[Start of Attachment]

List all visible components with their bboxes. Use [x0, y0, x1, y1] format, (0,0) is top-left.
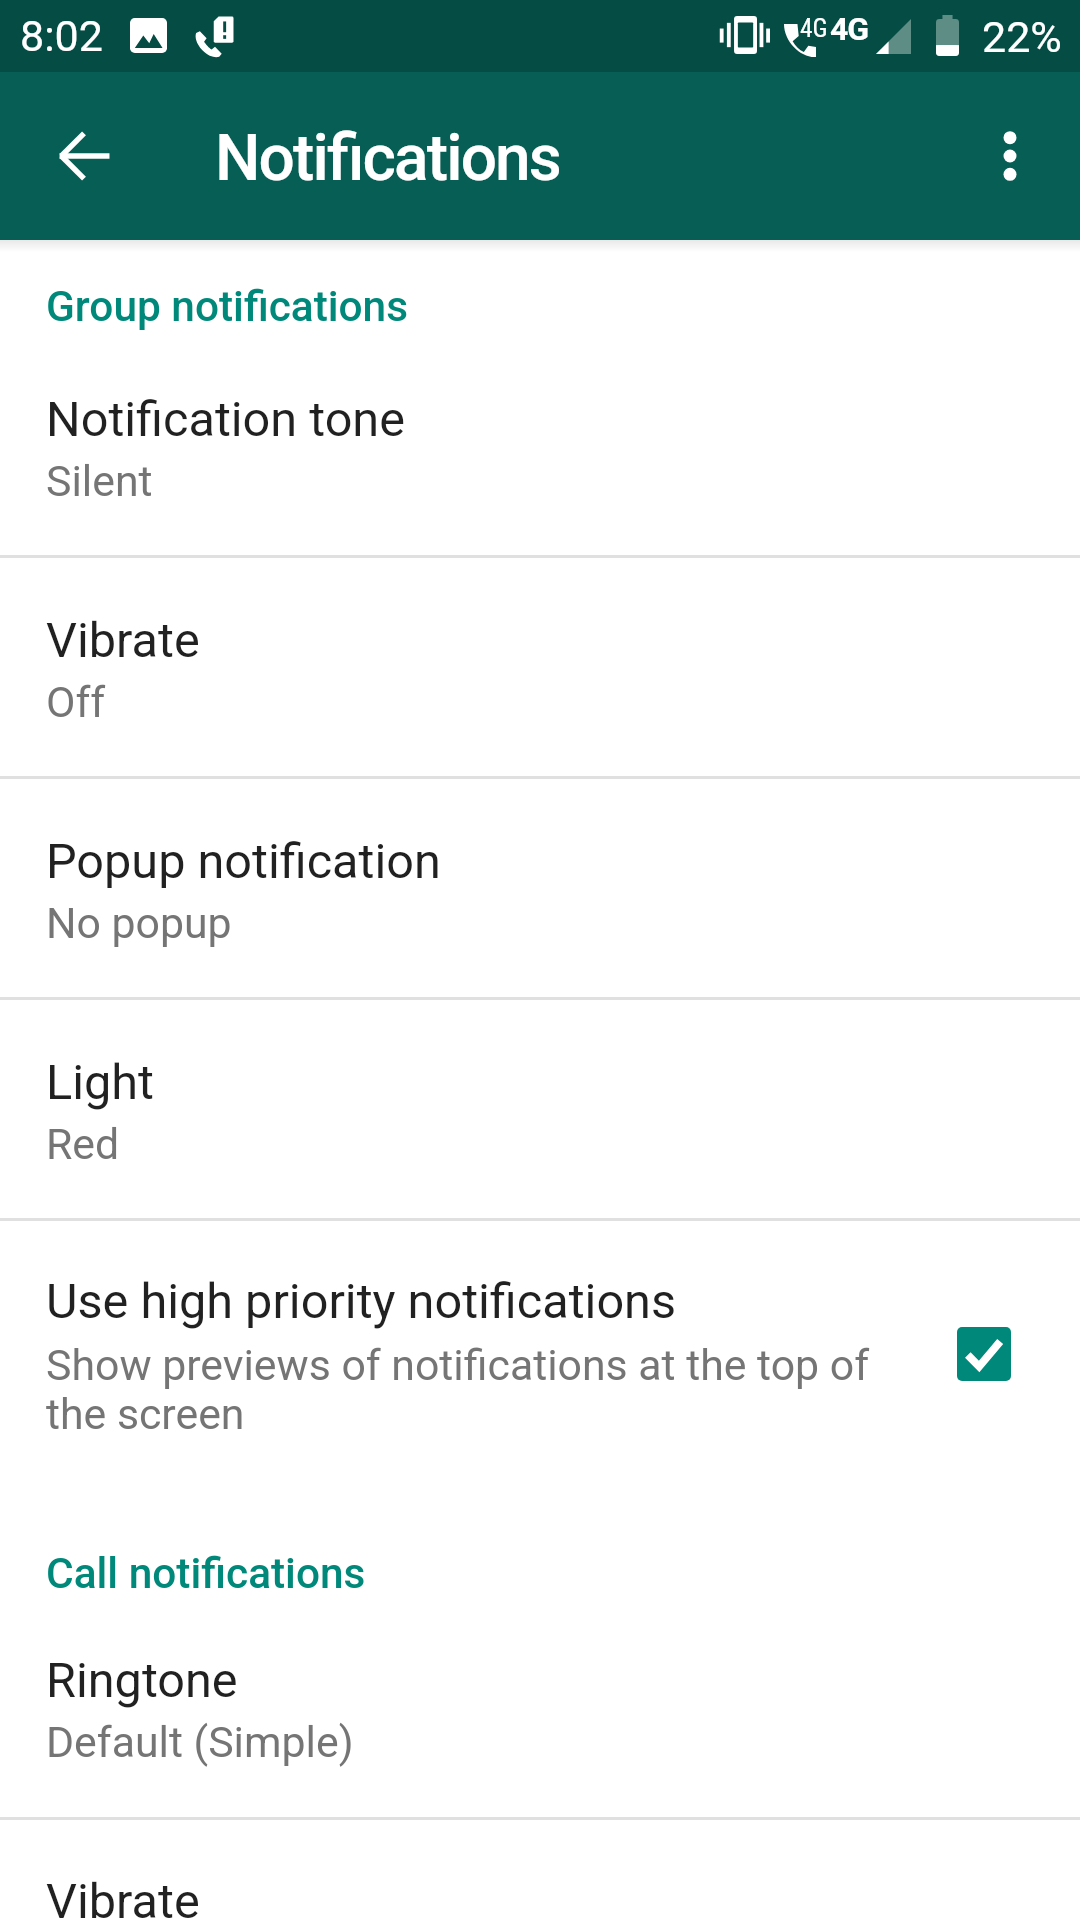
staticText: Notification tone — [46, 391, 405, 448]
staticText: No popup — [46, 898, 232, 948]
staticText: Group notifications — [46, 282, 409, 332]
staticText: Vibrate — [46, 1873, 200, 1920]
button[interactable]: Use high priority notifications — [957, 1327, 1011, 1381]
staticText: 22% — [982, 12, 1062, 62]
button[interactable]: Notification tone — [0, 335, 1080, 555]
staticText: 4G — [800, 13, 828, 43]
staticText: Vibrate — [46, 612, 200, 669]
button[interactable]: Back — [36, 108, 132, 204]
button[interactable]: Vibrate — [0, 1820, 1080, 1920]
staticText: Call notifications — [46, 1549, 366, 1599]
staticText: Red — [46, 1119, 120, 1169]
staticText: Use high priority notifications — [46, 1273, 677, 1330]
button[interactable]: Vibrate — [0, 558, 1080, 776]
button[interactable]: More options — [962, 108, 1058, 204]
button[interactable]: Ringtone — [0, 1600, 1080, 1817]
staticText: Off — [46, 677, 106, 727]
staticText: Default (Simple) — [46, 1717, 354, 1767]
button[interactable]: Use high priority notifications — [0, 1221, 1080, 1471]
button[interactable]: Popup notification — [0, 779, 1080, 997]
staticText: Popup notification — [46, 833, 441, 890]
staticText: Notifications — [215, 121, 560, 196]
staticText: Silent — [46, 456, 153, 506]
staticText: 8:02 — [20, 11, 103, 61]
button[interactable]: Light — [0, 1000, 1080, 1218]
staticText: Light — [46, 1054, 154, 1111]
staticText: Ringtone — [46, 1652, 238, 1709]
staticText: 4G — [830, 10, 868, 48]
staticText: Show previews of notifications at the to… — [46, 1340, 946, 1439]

[End of Attachment]
[Start of Attachment]

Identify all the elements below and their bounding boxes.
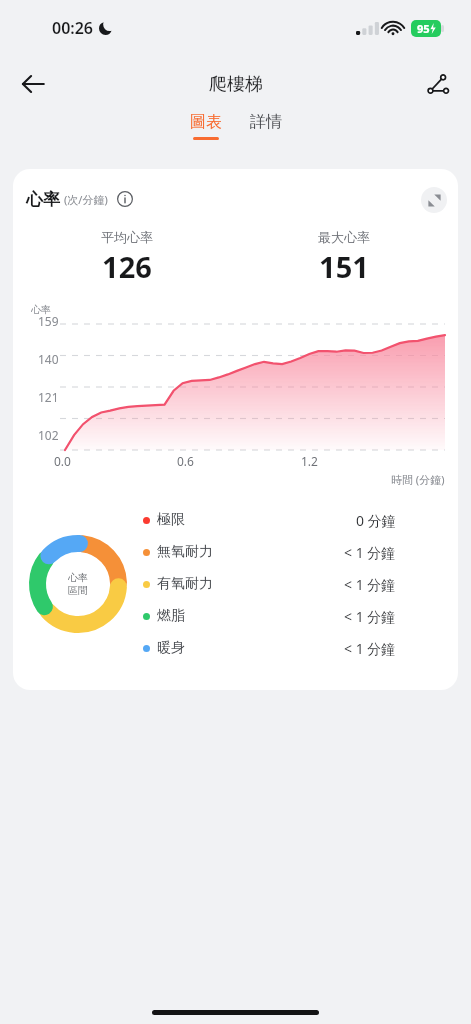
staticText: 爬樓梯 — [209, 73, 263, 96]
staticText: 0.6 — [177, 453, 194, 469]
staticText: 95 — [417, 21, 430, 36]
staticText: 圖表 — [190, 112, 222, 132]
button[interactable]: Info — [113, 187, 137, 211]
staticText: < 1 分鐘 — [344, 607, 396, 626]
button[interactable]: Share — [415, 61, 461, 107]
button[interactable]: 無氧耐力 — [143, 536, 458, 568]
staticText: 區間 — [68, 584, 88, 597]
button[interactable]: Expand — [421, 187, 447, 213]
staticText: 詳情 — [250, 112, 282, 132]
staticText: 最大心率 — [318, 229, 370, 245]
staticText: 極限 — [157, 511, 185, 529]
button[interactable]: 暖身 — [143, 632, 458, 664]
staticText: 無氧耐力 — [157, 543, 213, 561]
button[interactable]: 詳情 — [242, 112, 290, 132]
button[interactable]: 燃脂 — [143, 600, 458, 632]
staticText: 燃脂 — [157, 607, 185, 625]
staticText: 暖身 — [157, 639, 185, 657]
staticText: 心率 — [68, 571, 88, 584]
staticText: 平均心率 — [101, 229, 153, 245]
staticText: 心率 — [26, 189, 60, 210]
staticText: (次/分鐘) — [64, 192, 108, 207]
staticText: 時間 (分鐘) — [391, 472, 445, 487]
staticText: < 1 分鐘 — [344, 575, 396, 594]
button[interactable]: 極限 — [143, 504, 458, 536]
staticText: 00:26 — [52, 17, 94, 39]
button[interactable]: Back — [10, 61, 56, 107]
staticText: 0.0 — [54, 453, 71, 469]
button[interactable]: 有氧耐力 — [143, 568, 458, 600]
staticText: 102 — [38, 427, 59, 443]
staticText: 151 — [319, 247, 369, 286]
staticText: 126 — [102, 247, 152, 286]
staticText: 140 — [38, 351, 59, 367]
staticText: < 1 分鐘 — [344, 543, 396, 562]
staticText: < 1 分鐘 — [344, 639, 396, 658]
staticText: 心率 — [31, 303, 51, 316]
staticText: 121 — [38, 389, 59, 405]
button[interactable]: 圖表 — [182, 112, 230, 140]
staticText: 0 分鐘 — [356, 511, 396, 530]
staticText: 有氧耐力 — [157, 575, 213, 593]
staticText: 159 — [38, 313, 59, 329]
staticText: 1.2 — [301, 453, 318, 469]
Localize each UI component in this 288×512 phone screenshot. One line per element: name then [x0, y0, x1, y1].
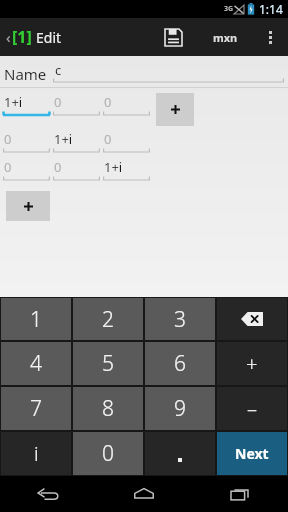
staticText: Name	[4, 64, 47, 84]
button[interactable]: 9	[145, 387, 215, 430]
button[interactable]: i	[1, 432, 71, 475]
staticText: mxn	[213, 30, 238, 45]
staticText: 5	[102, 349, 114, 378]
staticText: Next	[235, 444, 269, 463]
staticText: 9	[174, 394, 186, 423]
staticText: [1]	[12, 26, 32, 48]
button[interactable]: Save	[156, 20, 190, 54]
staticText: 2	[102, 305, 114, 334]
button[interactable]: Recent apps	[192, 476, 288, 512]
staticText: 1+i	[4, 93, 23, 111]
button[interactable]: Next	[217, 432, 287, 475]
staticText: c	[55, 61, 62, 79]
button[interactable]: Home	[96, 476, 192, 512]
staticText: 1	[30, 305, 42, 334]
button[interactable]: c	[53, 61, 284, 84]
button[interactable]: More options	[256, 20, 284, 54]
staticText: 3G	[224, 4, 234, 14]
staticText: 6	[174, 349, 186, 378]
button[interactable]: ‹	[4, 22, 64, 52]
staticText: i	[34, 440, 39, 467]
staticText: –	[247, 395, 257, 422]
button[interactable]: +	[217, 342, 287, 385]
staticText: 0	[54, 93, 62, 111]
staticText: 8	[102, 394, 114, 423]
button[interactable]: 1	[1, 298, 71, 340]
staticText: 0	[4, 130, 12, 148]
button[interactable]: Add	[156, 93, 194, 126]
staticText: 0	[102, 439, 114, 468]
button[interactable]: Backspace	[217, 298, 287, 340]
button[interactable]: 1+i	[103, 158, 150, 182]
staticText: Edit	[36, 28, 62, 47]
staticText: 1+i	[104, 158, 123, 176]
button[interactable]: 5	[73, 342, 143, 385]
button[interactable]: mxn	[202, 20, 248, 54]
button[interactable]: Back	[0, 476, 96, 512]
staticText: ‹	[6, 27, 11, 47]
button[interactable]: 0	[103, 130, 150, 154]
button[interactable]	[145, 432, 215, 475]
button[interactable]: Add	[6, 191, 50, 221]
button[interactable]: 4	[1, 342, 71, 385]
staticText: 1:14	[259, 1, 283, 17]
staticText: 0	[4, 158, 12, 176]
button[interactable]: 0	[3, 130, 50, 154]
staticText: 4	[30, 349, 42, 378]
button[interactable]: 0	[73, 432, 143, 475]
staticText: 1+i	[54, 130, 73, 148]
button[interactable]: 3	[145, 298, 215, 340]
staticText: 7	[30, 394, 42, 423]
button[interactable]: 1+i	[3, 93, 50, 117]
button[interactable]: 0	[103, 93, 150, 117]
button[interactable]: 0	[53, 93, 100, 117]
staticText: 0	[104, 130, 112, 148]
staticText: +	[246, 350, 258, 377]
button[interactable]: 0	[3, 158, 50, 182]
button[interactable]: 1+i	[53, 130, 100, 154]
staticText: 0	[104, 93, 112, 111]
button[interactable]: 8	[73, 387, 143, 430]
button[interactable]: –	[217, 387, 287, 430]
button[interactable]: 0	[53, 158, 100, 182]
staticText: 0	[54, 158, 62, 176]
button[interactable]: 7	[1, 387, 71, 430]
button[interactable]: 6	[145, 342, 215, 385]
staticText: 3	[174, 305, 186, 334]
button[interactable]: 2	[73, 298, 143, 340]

[End of Attachment]

**WORK TO BE COMPLETED**
From the records above, copy every line that holds the word "high".

**WRITTEN RESPONSE**
button[interactable]: Use high priority notifications — [957, 1327, 1011, 1381]
staticText: Use high priority notifications — [46, 1273, 677, 1330]
button[interactable]: Use high priority notifications — [0, 1221, 1080, 1471]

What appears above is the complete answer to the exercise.